I am unable to use the File Transfer feature on Ultra VNC Viewer.

I am running Win32 1.0.9.6 on both machines and can connect without a problem. When I right click on the Viewer and select File Transfer, it says "The connected VNC Server doesn't support UltraVNC File Transfer."

The toolbar at the top of both machines *does not* show the "Open File Transfer" icon. Only Send, Toggle Fullscreen Mode, Show Connection Options, Refresh Screen, Send 'Start', Send Custom Key, Show Status Window, Close Connection and Hide Toolbar Buttons. This is the case on both machines running Ultra VNC, though they are both updated to v. 1.0.9.6.

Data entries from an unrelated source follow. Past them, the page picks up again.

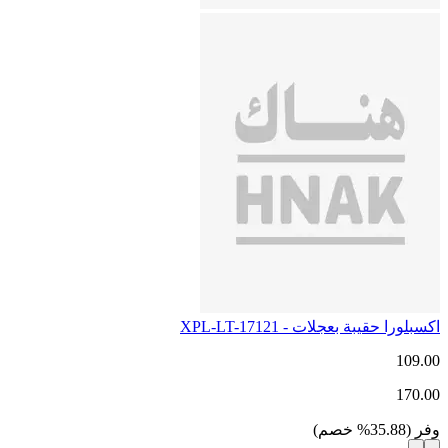
اكسبلورا حقيبة بعجلات - XPL-LT-17121
109.00
170.00
وفر
(
35.88
%
خصم
)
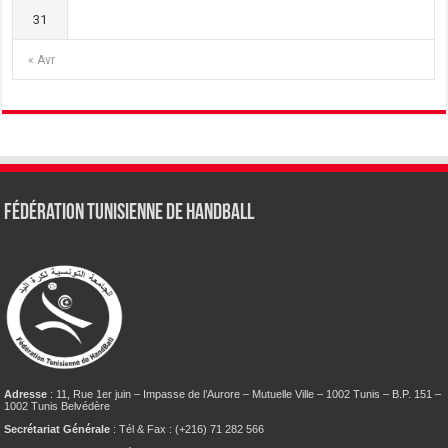
31
« Avr
Fédération tunisienne de Handball
Adresse
: 11, Rue 1er juin – Impasse de l’Aurore – Mutuelle Ville – 1002 Tunis – B.P. 151 –
1002 Tunis Belvédère
Secrétariat Générale
: Tél & Fax : (+216) 71 282 566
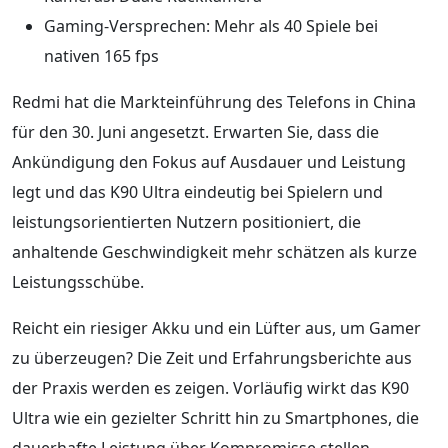
Gaming-Versprechen: Mehr als 40 Spiele bei
nativen 165 fps
Redmi hat die Markteinführung des Telefons in China
für den 30. Juni angesetzt. Erwarten Sie, dass die
Ankündigung den Fokus auf Ausdauer und Leistung
legt und das K90 Ultra eindeutig bei Spielern und
leistungsorientierten Nutzern positioniert, die
anhaltende Geschwindigkeit mehr schätzen als kurze
Leistungsschübe.
Reicht ein riesiger Akku und ein Lüfter aus, um Gamer
zu überzeugen? Die Zeit und Erfahrungsberichte aus
der Praxis werden es zeigen. Vorläufig wirkt das K90
Ultra wie ein gezielter Schritt hin zu Smartphones, die
dauerhafte Leistung über Kompromisse stellen.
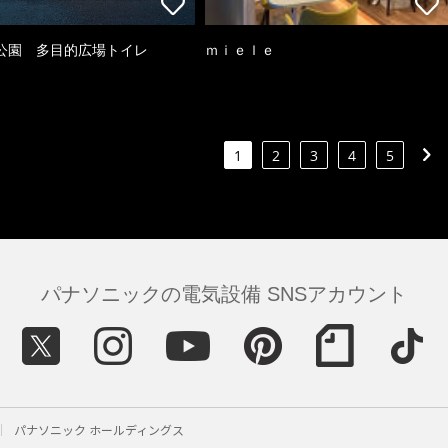
公園 多目的広場トイレ
ｍｉｅｌｅ
1
2
3
4
5
パナソニックの電気設備 SNSアカウント
パナソニック ホールディングス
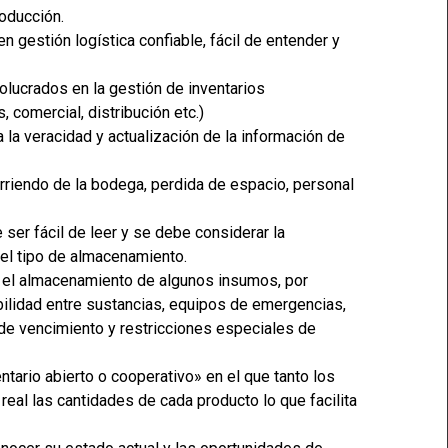
roducción.
n gestión logística confiable, fácil de entender y
olucrados en la gestión de inventarios
 comercial, distribución etc.)
 a la veracidad y actualización de la información de
Arriendo de la bodega, perdida de espacio, personal
 ser fácil de leer y se debe considerar la
 del tipo de almacenamiento.
a el almacenamiento de algunos insumos, por
ilidad entre sustancias, equipos de emergencias,
 de vencimiento y restricciones especiales de
tario abierto o cooperativo» en el que tanto los
al las cantidades de cada producto lo que facilita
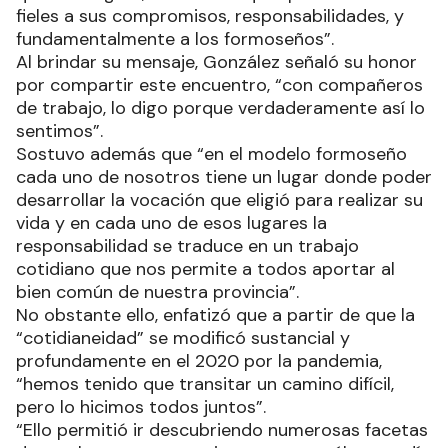
fieles a sus compromisos, responsabilidades, y
fundamentalmente a los formoseños”.
Al brindar su mensaje, González señaló su honor
por compartir este encuentro, “con compañeros
de trabajo, lo digo porque verdaderamente así lo
sentimos”.
Sostuvo además que “en el modelo formoseño
cada uno de nosotros tiene un lugar donde poder
desarrollar la vocación que eligió para realizar su
vida y en cada uno de esos lugares la
responsabilidad se traduce en un trabajo
cotidiano que nos permite a todos aportar al
bien común de nuestra provincia”.
No obstante ello, enfatizó que a partir de que la
“cotidianeidad” se modificó sustancial y
profundamente en el 2020 por la pandemia,
“hemos tenido que transitar un camino difícil,
pero lo hicimos todos juntos”.
“Ello permitió ir descubriendo numerosas facetas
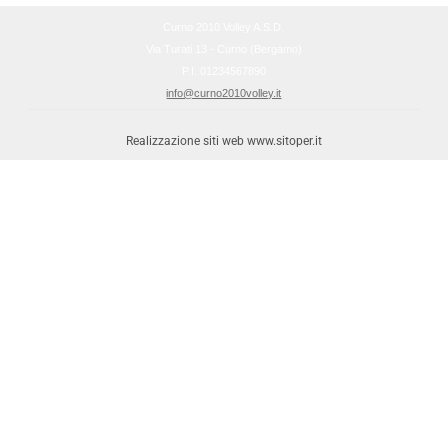
Curno 2010 Volley A.S.D.
Via Turati 13 - Curno (Bergamo)
P.I. 01234567890
info@curno2010volley.it
Realizzazione siti web www.sitoper.it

Can anyone help me figure out how to get this working?


----------



## fairnooks (Oct 1, 2007)

Simple things first; is file transfer enabled in the UltraVNC server; check the Admin properties for that I think, and in the viewer options make sure clipboard transfer is not disabled.


----------



## chowell32 (Mar 28, 2012)

Yes - thanks. 

I think it may have something to do with the password settings? But I have fiddled with that for a while now and can't get it to either 'match up' or read each other to connect to the same server?


----------



## fairnooks (Oct 1, 2007)

If file transfer is enabled and still doesn't show an icon? What if you click on the little eye in the upper left of the viewer window and select it from the menu (Ctrl-Alt-F7)?
If that doesn't do anything I'm not sure what to suggest except maybe to try Revo uninstalling and then installing again.

Not sure what you mean by "match up;" the viewer connects to a server on the remote PC, either you can log on or you can't? I always use local I.P. address rather than computer name and that has always worked very well.


----------